Task to complete
Return the entries below in their exact form, leaving the pictures out.

Dataset records: Begin

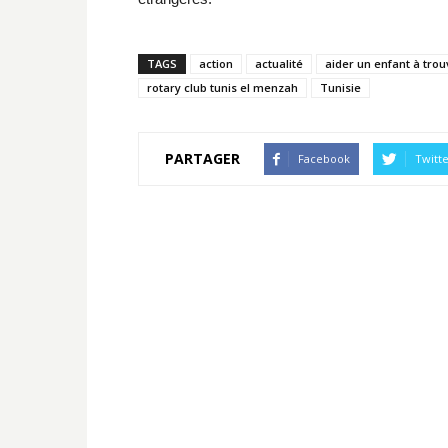
TAGS
action
actualité
aider un enfant à trou
rotary club tunis el menzah
Tunisie
PARTAGER
Facebook
Twitt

Dataset records: End

Output of the exercise
TAGS
action
actualité
aider un enfant à trou
rotary club tunis el menzah
Tunisie
PARTAGER
Facebook
Twitt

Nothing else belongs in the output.